**Your objective**
Filter the material below down to the lines containing the word "יוחננוב".

**Information provided**

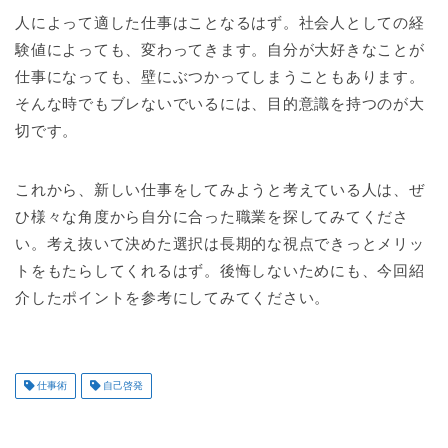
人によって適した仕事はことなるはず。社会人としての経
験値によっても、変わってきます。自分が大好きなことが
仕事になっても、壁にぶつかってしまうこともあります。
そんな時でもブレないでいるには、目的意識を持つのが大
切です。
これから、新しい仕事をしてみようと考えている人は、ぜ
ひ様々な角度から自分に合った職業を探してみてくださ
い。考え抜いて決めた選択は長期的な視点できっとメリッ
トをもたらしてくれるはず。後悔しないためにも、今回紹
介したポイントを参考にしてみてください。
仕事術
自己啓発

---

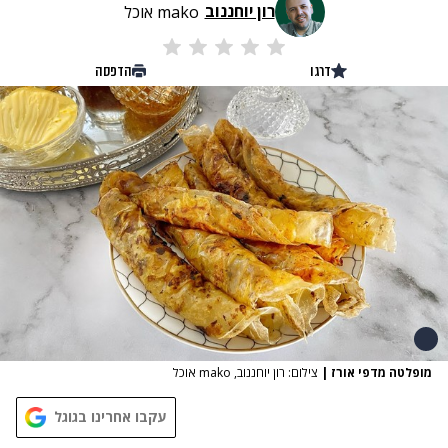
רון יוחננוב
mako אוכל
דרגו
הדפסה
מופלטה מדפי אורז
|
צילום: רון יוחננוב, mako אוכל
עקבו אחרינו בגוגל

**Response**
רון יוחננוב
צילום: רון יוחננוב, mako אוכל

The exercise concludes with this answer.